**EXERCISE GOAL:** Keep every line in which "CHAPTER" occurs and drop the rest of the data.

**MATERIAL PROVIDED:**
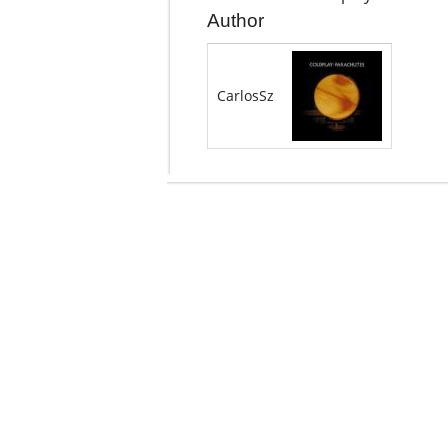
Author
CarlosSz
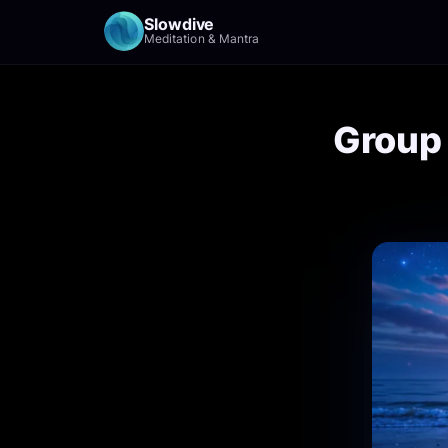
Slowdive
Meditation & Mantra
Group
...
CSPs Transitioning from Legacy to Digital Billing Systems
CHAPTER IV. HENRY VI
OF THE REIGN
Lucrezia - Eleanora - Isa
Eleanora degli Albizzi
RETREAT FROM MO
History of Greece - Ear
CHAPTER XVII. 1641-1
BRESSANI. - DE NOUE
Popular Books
---
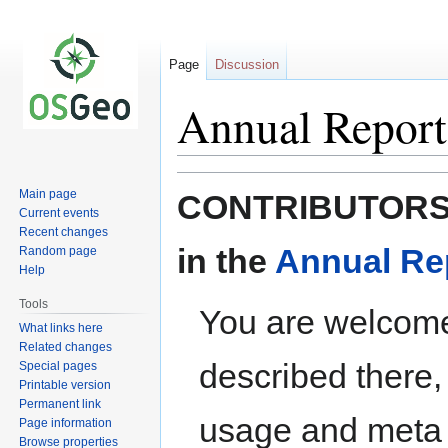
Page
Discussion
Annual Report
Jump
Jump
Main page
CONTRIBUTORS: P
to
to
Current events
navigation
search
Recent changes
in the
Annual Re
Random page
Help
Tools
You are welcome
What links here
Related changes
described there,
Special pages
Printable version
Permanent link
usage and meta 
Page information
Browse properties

**SOLUTION TO THIS TASK:**
CHAPTER IV. HENRY VI
CHAPTER XVII. 1641-1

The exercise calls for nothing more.